Взяв папиросу и прикуривая у меня, Сергей рассмеялся.

— Чего ты?

— Вот до чего чудно, — смеясь, говорил парень. — Казаков-то с женою не живет. А женился по ту весну. Чудно. Вишь, она ничего себе, вполне как надо. «Только чудно то, — как говорит Казаков, — ночью ее вблизи смотреть нельзя. Когда спать-то ложусь. Вот у ней рожа такая кажет, никак невозможно глядеть. Чисто черт». Вот и поди. Чего тут. Чего рассказывает. Бабы-то наши смеются. А он серчает. И в охоту через то ударился. Все время в ей проводит. В охоте-то… И домой зайдет на час-другой — и опять прощай.

— Чудно, — говорю я.

— Верно, что чудно. Я тоже стал глядеть Таньку свою. Только не-е-ет этого в ней. Вот она прямо ночью, что и к утру, хороша — что вот звезда эта. А вот Семен Горохов говорит — глядел на свою жену. Говорит — тоже неладно кажет. Все-е глядеть-то опосля такого раза зачали на жен своих. Вот что.

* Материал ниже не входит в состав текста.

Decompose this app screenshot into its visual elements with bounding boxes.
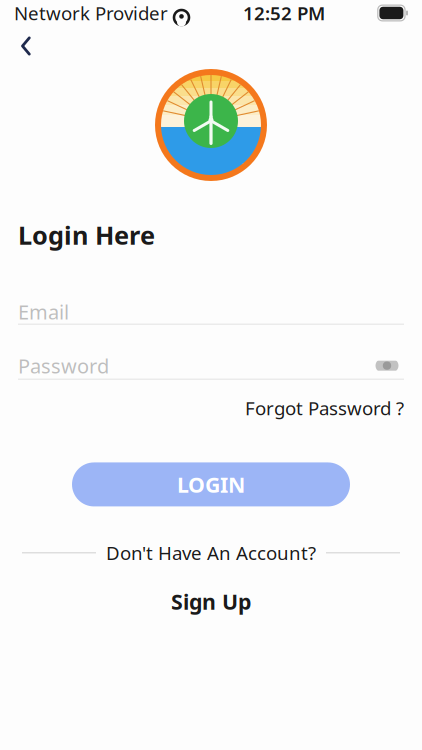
button[interactable]: Back — [4, 26, 48, 66]
staticText: Forgot Password ? — [245, 396, 404, 420]
button[interactable]: Show password — [370, 353, 404, 379]
staticText: Email — [18, 298, 69, 325]
staticText: Password — [18, 352, 109, 379]
staticText: 12:52 PM — [243, 1, 325, 25]
button[interactable]: Forgot Password ? — [245, 392, 404, 424]
staticText: Network Provider — [14, 1, 168, 25]
staticText: Don't Have An Account? — [106, 540, 316, 565]
staticText: LOGIN — [177, 470, 245, 499]
staticText: J — [209, 100, 213, 118]
staticText: W — [204, 100, 218, 118]
staticText: Sign Up — [171, 587, 251, 616]
staticText: A — [206, 100, 216, 118]
staticText: M — [205, 100, 217, 118]
staticText: U — [206, 100, 216, 118]
staticText: Y — [207, 100, 215, 118]
button[interactable]: Sign Up — [153, 583, 269, 620]
staticText: Login Here — [18, 218, 155, 252]
button[interactable]: LOGIN — [72, 462, 350, 506]
staticText: A — [206, 100, 216, 118]
staticText: A — [206, 100, 216, 118]
staticText: S — [208, 100, 214, 118]
staticText: R — [206, 100, 216, 118]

— Ну, — говорю, — что надумаете. Дурацкое дело не хитрость.

— Эй, не говори. Ну, а вот Стрекачев Николай пить до чего зачал. От бабы. От жены. Сам говорил: через ее язык запил. Хороша, говорит, у меня баба. Но язык — хошь отрезай. Ну, язык такой — беда. Чего только говорит про всех. Нет у ней никого. Все, говорит, жулики, знахачи, а родные все — шематоны, — и больше ничего. Всех кроет. Праздник Христов — а к ним никто не идет. Ни родные — никто. Знают ейный язык-то. Кому надо слухать про себя эдакое, всякое.

— Не заметил я такого ничего. Женщина хорошая, учтивая.

— Эх ты, — смеется Сергей. — Ну вот, мы косили во лугу, под Грезином. Вот она тебя шила. И приятелев твоих. «Он-то планты сымает, а потом землю себе отберет». А про твоих-то приятелев говорит — им, говорит, ягоду носить никак невозможно: хоша платят хорошо — только запременно щупать зачинают.

— Вот дура, — говорю я. — Что врет. У меня нет таких знакомых.

— Да. А она говорит — есть. Один ее по грибы будто — то ли, се ли, — в лес звал.

— Кто же это?

— А Борис Николаич.

— Не может быть.

— Хто знает. Нешто скажут. Это верно — язык у ней вредный. Но баба хороша, неча говорить.

— Ты куда едешь-то, Сергей?

— На кузницу. Да поздно уж. Садись, я домой вернусь. Подвезу тебя.

Трусит телега. Едем рысцой. Сергей парень разговорчивый.

— Верно ль то, вот скажи, Кистинтин Лисеич, — говорит он, — будто что ты вот сымаешь краской картину, а посля того — царь ее глядит.

— Многие глядят. На выставку ставлю. И царь видал.